----- Data shown -----
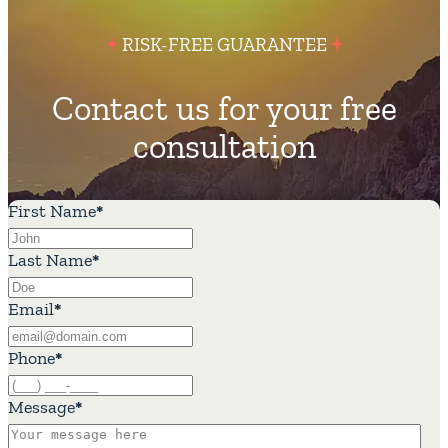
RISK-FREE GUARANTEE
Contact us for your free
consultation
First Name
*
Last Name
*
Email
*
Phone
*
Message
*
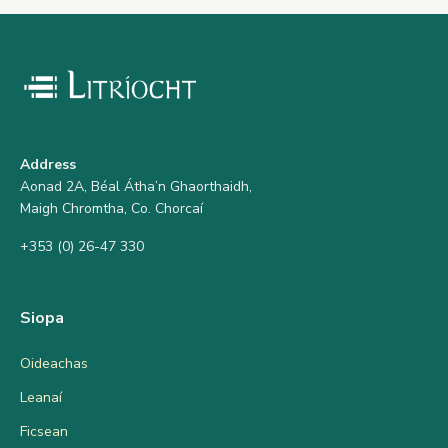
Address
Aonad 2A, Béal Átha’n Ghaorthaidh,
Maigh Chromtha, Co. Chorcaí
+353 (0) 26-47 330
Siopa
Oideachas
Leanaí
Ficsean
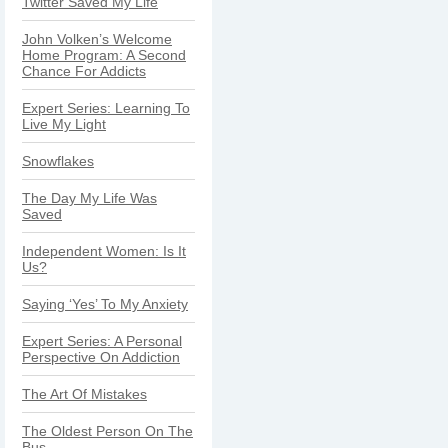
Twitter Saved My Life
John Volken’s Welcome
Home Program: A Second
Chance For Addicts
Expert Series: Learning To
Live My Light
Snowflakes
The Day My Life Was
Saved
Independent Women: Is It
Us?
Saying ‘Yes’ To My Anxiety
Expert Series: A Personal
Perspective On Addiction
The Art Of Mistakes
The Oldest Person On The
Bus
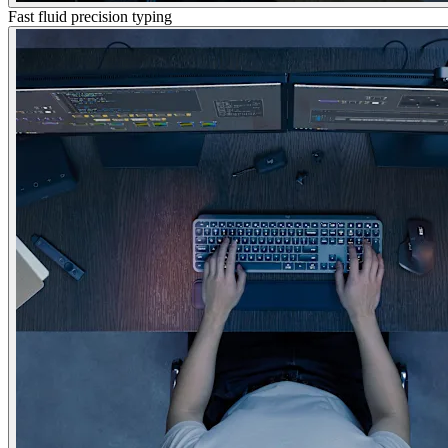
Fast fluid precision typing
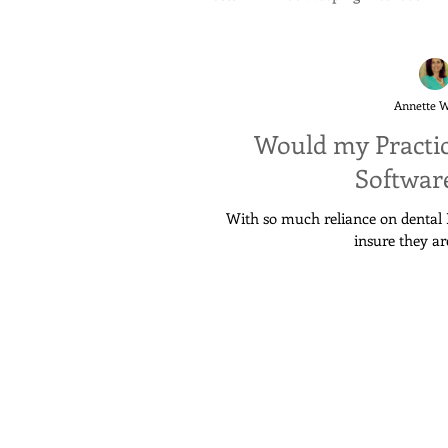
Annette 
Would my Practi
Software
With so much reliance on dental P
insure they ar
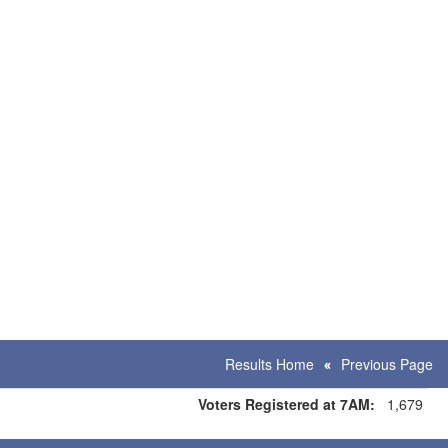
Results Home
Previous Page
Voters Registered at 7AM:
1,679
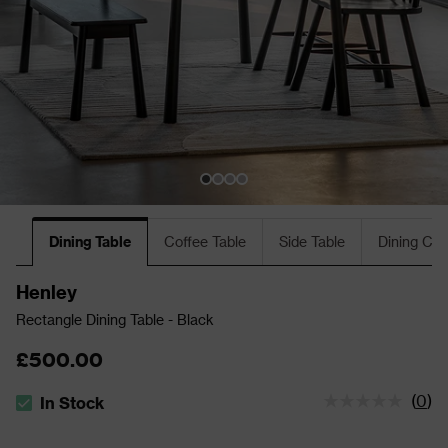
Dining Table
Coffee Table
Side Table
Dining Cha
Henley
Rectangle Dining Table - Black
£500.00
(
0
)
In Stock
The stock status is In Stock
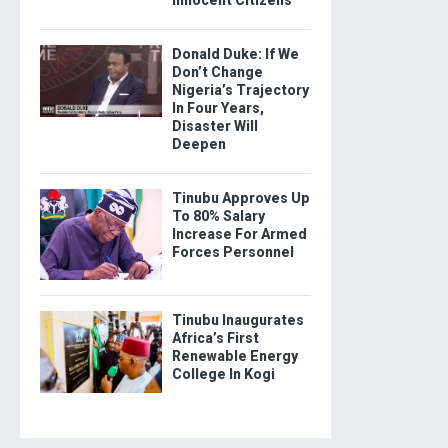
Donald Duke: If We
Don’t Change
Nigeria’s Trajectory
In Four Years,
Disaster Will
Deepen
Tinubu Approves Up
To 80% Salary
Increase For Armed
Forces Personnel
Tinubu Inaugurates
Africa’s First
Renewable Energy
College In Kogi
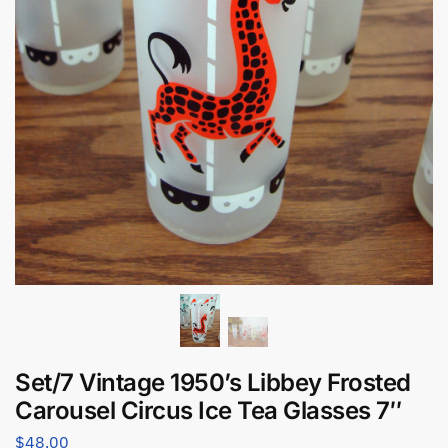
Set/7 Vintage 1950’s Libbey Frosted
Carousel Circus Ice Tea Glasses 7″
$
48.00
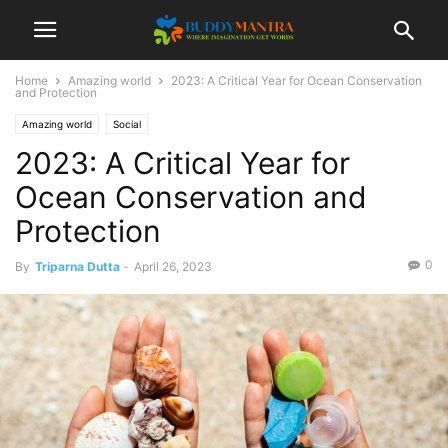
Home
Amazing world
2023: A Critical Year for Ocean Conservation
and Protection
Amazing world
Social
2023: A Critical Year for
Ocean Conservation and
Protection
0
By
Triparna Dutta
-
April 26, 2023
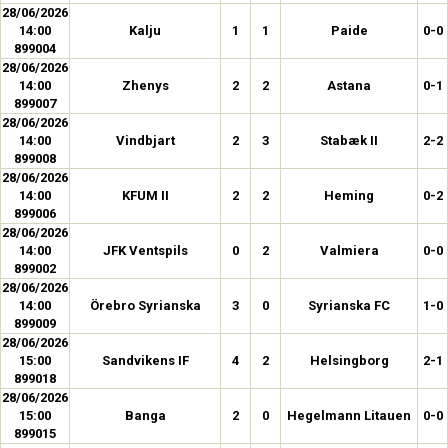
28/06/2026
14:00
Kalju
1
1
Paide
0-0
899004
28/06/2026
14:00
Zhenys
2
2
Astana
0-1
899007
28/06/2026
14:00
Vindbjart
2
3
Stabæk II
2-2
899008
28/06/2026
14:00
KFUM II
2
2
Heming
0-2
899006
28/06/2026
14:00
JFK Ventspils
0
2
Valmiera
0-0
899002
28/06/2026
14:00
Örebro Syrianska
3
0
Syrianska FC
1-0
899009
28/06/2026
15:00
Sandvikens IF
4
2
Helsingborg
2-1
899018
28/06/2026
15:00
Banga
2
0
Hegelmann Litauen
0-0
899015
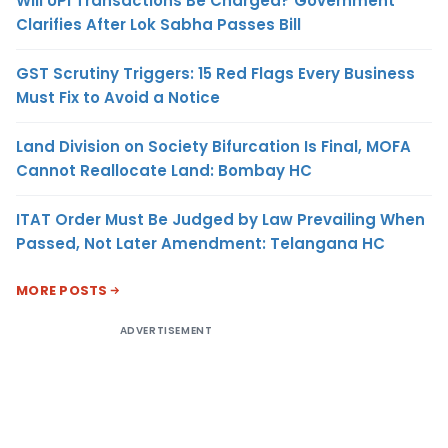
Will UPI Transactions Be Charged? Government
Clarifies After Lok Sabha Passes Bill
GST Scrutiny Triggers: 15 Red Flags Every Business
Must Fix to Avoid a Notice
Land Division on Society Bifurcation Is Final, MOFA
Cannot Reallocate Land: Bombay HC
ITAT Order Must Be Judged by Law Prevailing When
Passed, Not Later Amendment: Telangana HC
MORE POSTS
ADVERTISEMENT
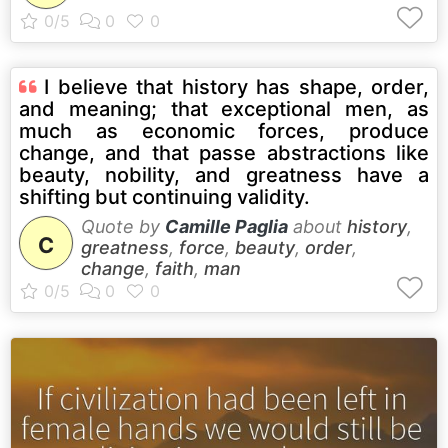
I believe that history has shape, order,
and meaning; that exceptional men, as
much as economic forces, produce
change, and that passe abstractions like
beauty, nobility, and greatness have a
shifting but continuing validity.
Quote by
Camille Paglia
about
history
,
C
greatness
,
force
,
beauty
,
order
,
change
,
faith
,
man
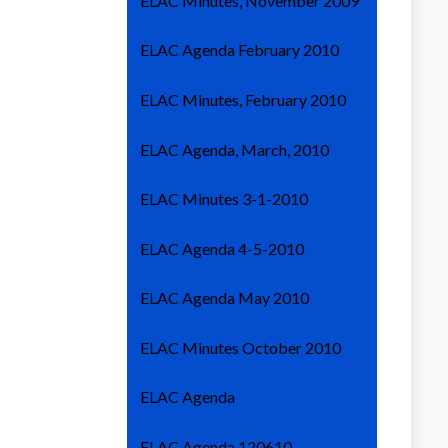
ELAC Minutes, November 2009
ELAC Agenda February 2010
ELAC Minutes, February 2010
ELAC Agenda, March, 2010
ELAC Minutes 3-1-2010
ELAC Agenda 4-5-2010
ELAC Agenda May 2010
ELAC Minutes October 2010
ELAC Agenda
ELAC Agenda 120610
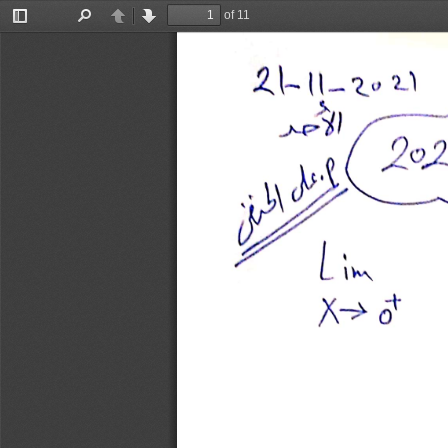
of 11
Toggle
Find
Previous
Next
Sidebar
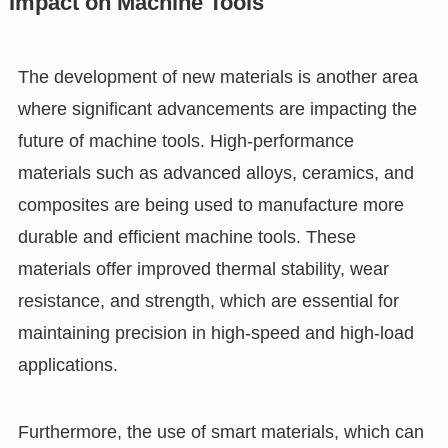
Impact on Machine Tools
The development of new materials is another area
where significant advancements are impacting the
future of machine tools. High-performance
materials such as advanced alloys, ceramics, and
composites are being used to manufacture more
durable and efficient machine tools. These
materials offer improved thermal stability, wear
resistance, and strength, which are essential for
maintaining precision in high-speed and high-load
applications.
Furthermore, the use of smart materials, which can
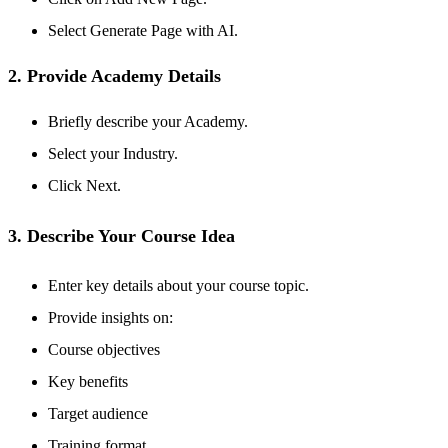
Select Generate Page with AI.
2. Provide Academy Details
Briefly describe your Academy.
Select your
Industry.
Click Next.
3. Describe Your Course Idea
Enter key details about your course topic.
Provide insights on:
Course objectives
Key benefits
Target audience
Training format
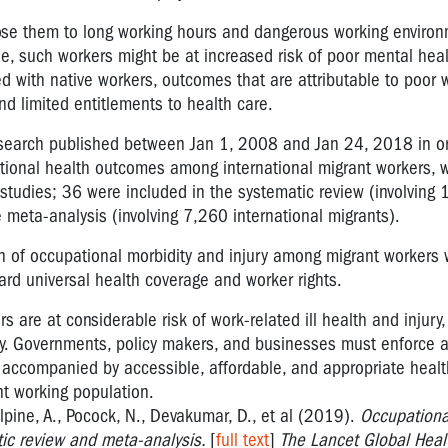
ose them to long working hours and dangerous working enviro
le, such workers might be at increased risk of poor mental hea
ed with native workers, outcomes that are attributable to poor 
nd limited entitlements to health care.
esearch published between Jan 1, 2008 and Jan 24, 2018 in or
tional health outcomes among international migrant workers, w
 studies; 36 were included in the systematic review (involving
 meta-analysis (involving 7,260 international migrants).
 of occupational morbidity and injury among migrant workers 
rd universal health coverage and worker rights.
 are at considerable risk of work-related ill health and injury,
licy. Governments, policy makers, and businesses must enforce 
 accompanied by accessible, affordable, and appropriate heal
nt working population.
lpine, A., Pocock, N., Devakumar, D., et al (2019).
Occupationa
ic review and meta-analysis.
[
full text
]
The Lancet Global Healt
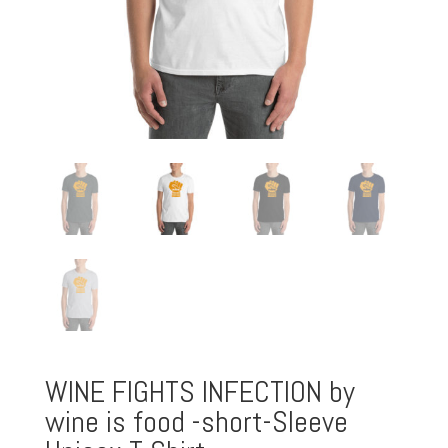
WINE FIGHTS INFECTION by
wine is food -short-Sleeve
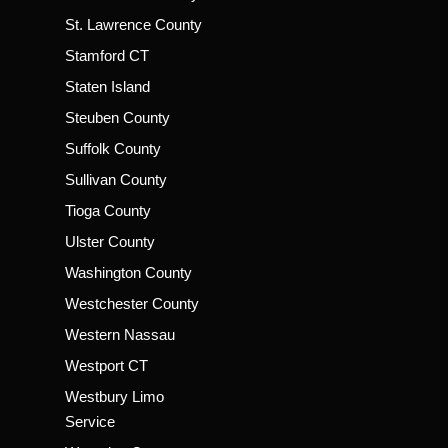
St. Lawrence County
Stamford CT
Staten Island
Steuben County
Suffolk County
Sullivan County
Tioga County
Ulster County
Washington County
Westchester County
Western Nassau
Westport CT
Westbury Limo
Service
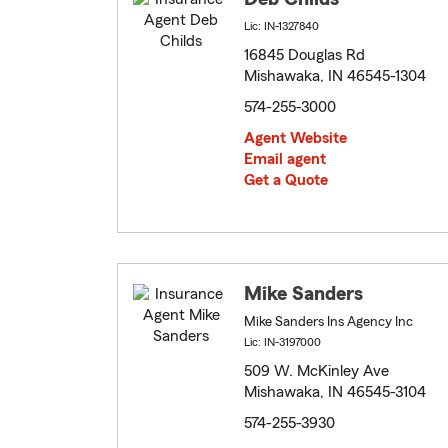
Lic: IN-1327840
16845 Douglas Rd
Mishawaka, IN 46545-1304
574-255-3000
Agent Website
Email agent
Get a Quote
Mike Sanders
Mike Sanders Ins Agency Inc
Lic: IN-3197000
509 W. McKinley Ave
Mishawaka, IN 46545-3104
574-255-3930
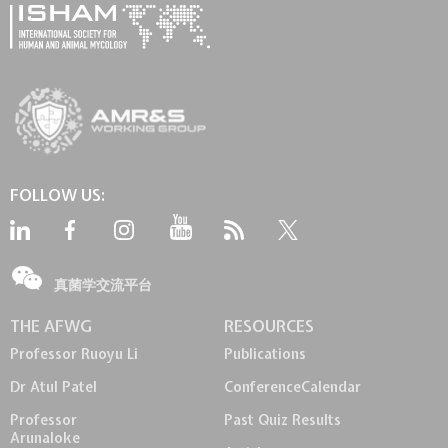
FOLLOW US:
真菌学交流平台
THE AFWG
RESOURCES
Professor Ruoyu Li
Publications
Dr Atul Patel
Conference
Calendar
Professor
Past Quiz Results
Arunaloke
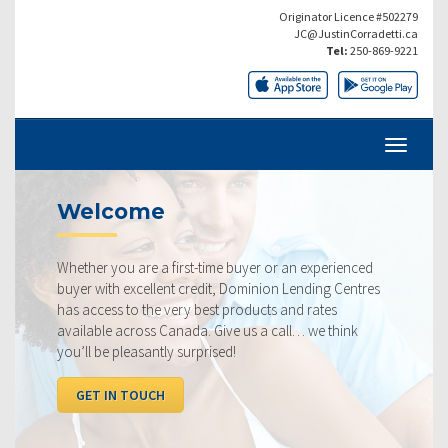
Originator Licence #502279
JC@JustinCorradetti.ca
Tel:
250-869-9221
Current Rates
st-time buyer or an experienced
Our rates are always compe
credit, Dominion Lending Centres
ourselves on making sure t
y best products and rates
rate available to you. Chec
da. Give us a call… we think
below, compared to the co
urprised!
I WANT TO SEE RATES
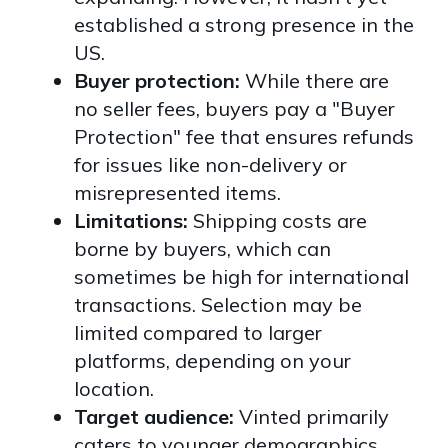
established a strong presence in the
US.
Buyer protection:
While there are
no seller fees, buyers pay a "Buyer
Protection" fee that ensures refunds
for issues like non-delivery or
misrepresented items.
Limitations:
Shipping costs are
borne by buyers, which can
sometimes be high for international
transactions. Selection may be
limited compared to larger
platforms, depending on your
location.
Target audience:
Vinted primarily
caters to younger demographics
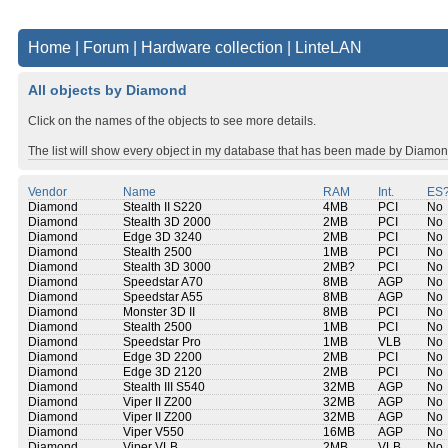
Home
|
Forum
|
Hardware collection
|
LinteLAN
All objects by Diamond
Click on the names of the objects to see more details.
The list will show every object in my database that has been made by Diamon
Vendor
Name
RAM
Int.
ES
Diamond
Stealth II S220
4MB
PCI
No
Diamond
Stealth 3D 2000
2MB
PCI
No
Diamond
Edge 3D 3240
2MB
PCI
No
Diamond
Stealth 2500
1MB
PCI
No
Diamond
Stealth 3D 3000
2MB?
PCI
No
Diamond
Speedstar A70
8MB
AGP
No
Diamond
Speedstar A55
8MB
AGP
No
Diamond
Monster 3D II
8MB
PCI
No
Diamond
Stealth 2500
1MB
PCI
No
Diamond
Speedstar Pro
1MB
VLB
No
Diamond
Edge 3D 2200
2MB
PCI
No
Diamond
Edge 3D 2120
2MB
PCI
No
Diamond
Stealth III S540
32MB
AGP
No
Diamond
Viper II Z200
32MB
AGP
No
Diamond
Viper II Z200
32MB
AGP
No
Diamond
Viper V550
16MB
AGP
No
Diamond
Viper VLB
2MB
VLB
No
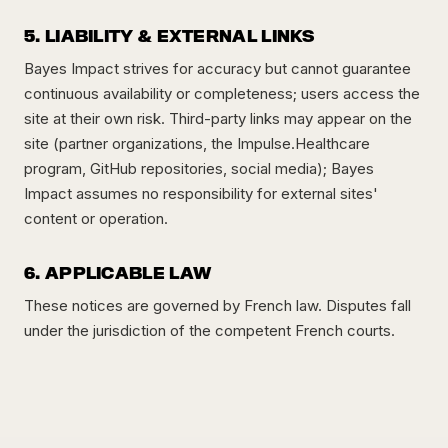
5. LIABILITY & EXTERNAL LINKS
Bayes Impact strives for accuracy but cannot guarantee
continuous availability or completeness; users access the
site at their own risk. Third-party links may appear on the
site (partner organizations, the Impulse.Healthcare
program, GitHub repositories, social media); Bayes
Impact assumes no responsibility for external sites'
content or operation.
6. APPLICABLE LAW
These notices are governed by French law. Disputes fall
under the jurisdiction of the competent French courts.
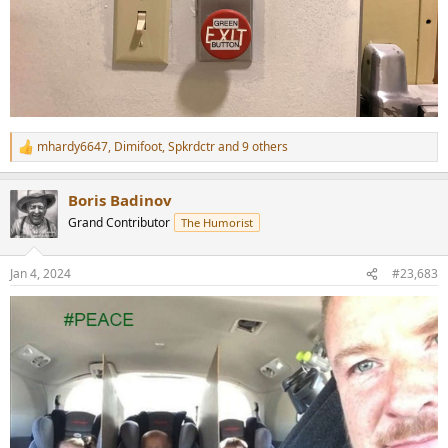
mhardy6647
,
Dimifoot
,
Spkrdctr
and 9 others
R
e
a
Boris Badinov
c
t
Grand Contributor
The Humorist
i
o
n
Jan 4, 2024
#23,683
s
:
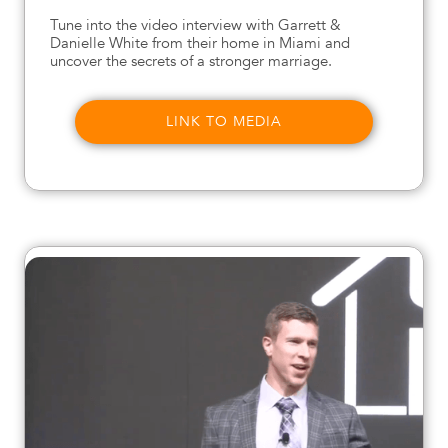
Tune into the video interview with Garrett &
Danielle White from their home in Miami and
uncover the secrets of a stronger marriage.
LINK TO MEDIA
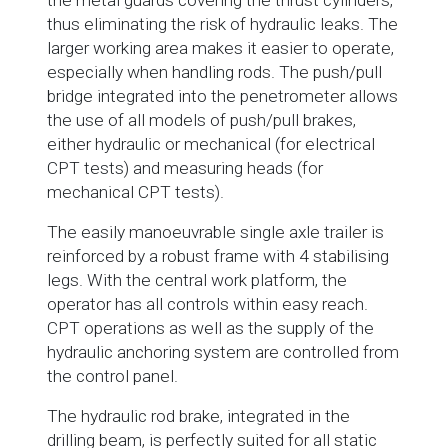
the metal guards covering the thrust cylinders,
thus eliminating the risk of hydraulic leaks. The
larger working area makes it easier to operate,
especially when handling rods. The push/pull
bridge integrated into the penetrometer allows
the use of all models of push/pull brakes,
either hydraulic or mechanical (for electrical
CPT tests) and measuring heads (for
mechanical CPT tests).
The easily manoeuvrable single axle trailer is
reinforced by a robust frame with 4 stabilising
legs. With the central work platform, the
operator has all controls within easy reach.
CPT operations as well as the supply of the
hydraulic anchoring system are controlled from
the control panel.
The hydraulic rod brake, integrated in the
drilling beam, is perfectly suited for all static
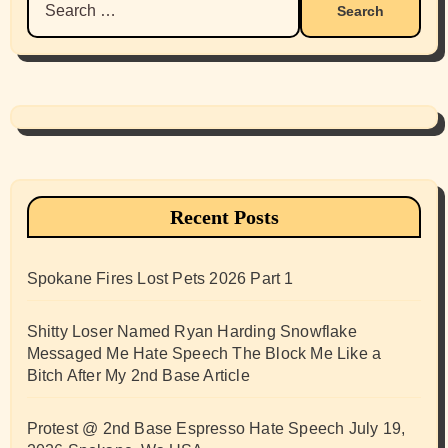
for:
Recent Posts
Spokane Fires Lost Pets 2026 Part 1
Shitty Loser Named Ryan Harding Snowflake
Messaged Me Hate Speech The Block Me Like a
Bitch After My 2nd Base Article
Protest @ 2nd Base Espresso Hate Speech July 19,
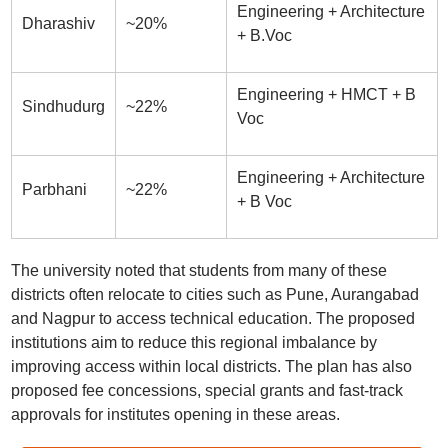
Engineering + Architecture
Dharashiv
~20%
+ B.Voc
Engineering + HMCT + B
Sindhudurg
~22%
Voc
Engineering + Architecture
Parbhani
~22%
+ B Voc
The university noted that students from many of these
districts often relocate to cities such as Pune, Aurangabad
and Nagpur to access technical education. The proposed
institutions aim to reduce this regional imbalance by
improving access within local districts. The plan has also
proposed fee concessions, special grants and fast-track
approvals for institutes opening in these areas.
-----
## Problem description
Check every line of the data, and copy the ones that contain "tests".

## Expected output
CPT tests) and measuring heads (for
mechanical CPT tests).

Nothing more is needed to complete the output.